I don't know when you draw the line and be done with your marriage. My husband is 34 and I'm 23 and 8 weeks PP. his first wife passed and so I stepped up and took in his previous kids 12 & 8. They disrespect me and I miss home which is an hour and a half away. I left everything. His mom is way to involved in our relationship and always has bad stuff to say about me because I have boundaries and she doesn't. She is causing a lot of problems between me and my husband she also said more before my baby was born and I cut her off. Cut her off again about two weeks ago and she is still causing problems.. txting my husband and then my husband deletes the messages. Im not happy anymore and I really don't know what to do.

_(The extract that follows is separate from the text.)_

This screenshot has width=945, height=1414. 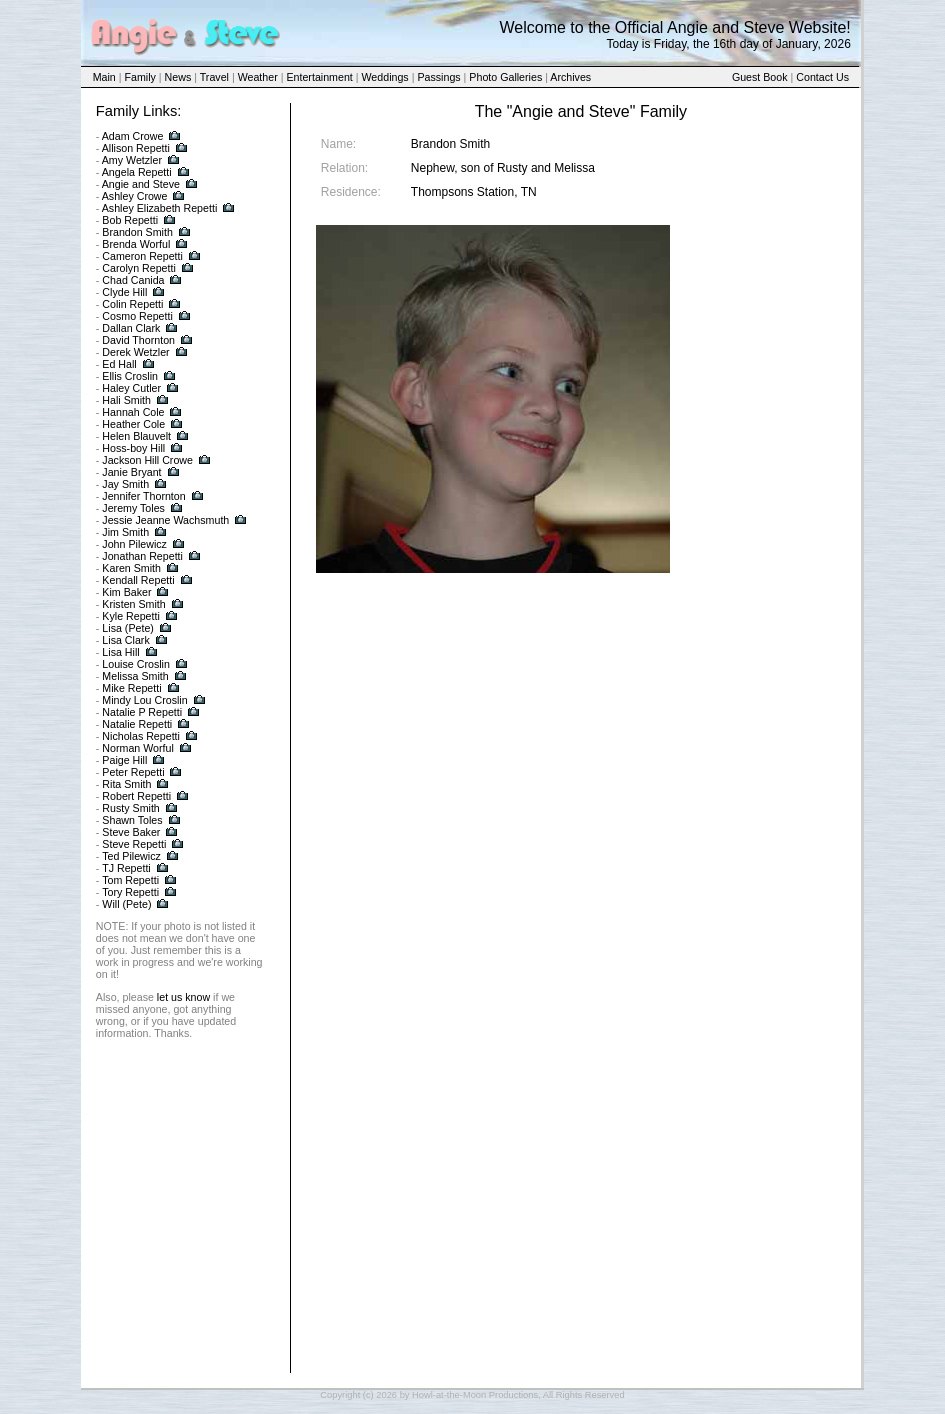 What do you see at coordinates (134, 844) in the screenshot?
I see `Steve Repetti` at bounding box center [134, 844].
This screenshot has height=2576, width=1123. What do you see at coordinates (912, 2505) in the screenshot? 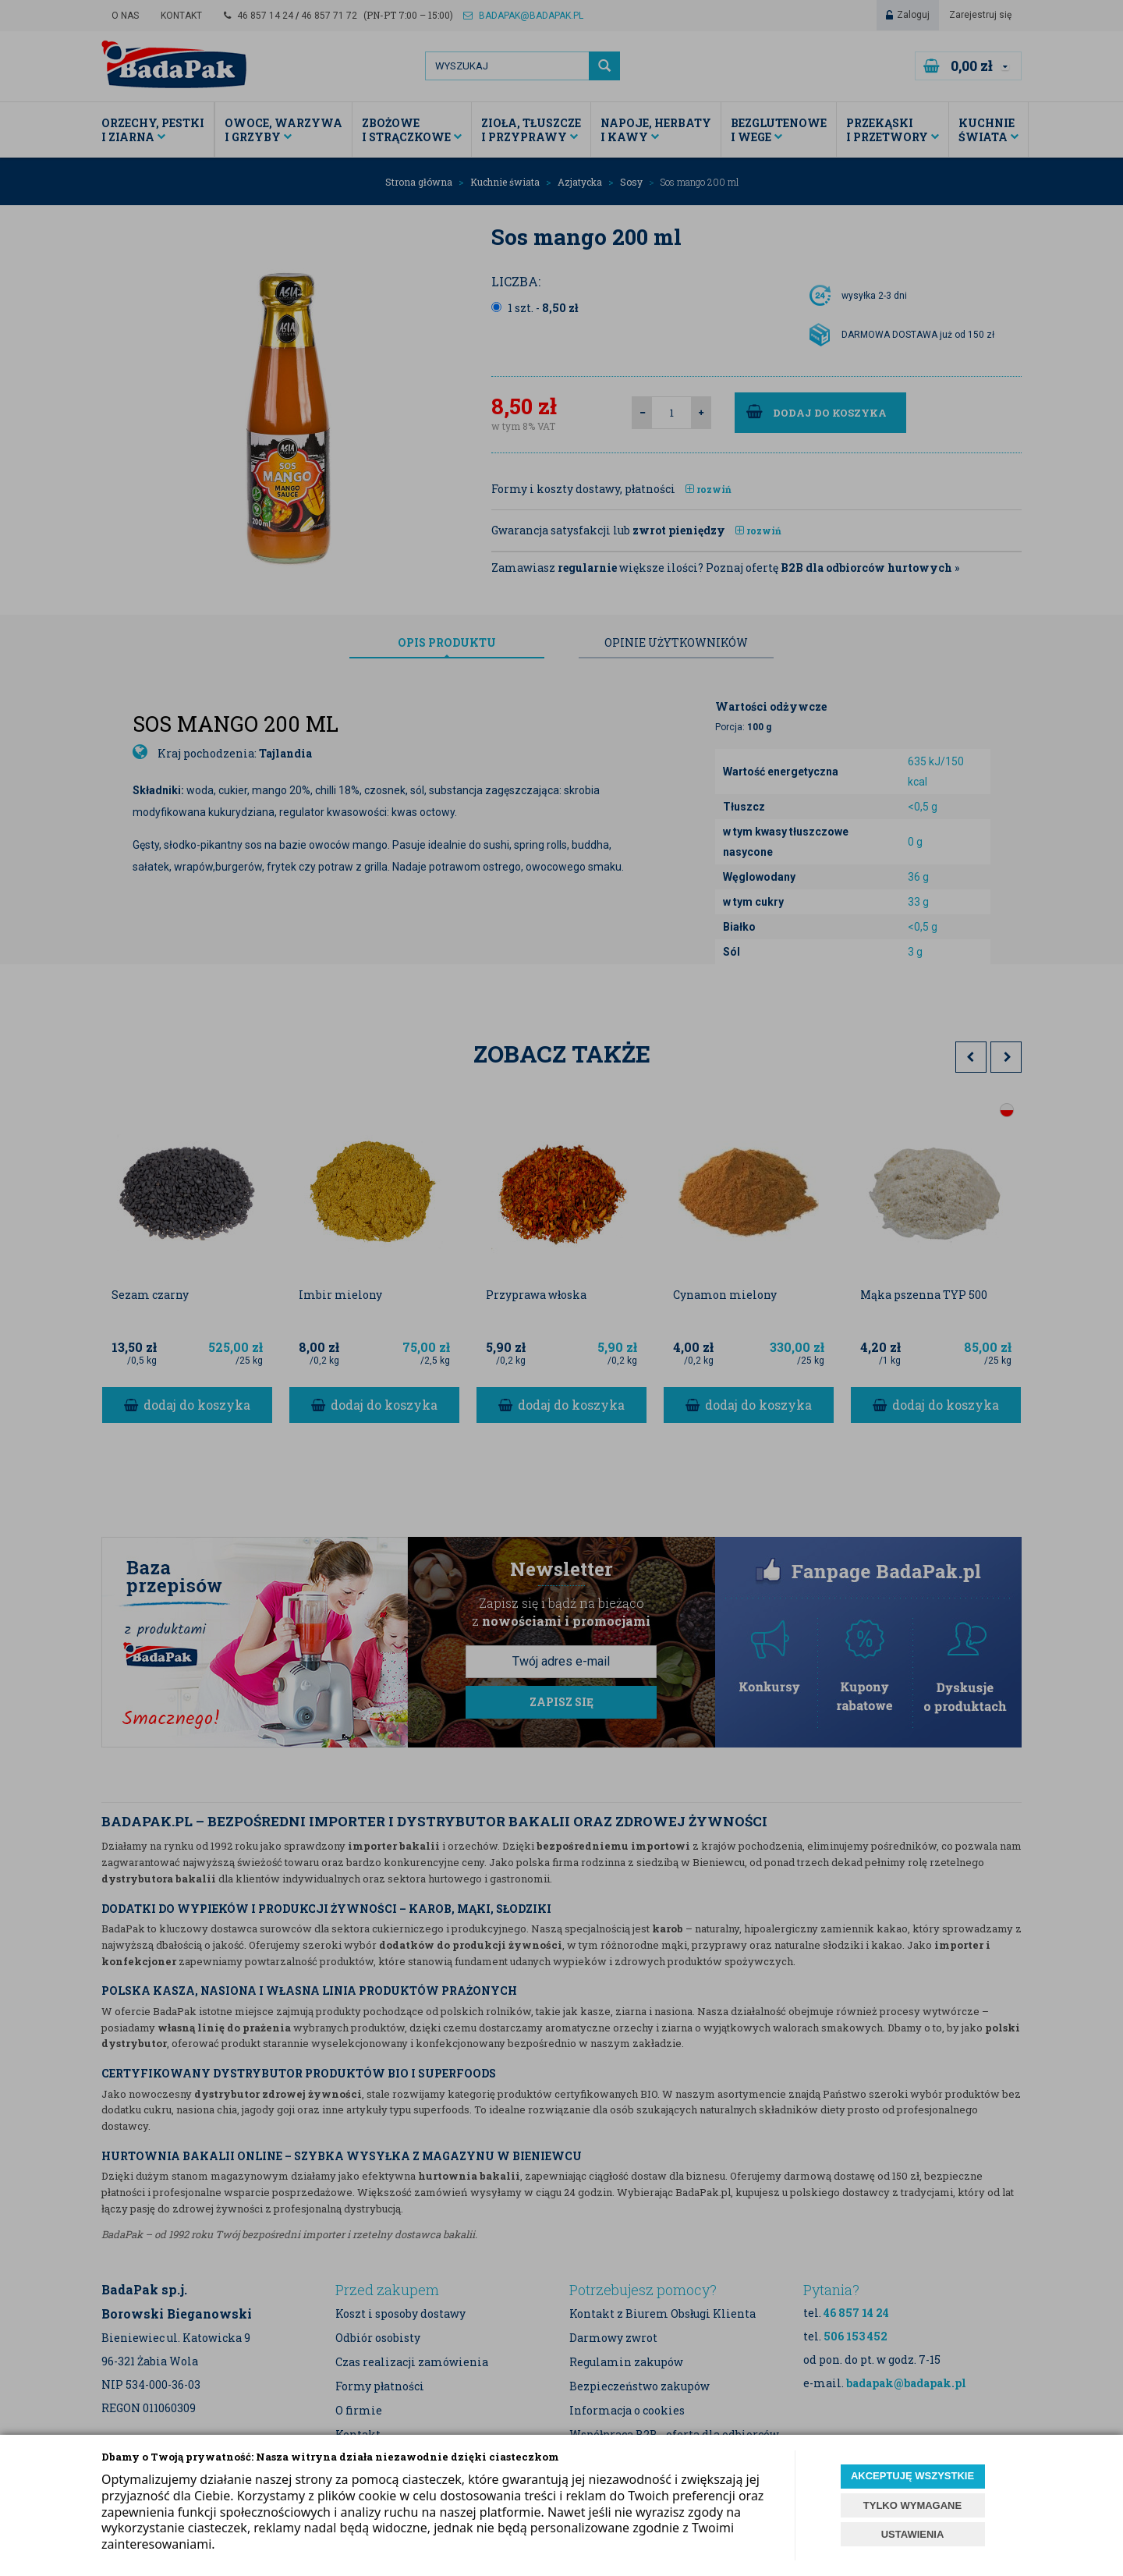 I see `TYLKO WYMAGANE` at bounding box center [912, 2505].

Yes his first wife and mom did not get along again because of boundary issues @bonniesue he says he is over it but I don't know, the biggest issue is his mom. I can't be unhappy the rest of my life and I've offered him counseling but he says he doesn't need someone to tell him what more is wrong then he already knows.
Still with issues, Your wife dies and just three months pass would be way too quick. And an inappropriate time frame for proper grieving/healing. Did you ever ask how his first wife and mom got along? You have the options of couples therapy, ignoring/not feeding into the issue or leaving. Fighting him constantly will not fix it and probably force him more on to his mother.
Yeah it was very fast. She was cheating on him and their house was in foreclosure so there were a lot of issues. I'm just not gonna be disrespected and I have boundaries I don't need to be walked all over and constantly put down when I've given up so much. So frustrating! And I don't know what to do. @bonniesue
That's a really quick jump. Has he ever been in therapy? He probably has some deep issues. If he can't stand up for you and see the error of his moms ways, you'll be unhappy for a long time.
The kids have been in therapy, they are getting better but it's mostly him and his mom.. I can't keep living like this & always makes defends her actions! We've only been married a year and a half and been together for three years just three months after his wife passed. @bonniesue
Are the kids in therapy? Losing your mother is very difficult, and now their dad has a new child. They could be feeling replaced and not loved. Just a thought. He's an adult, he needs to cut the umbilical cord with his mom. How long have you been together and how long have you been married?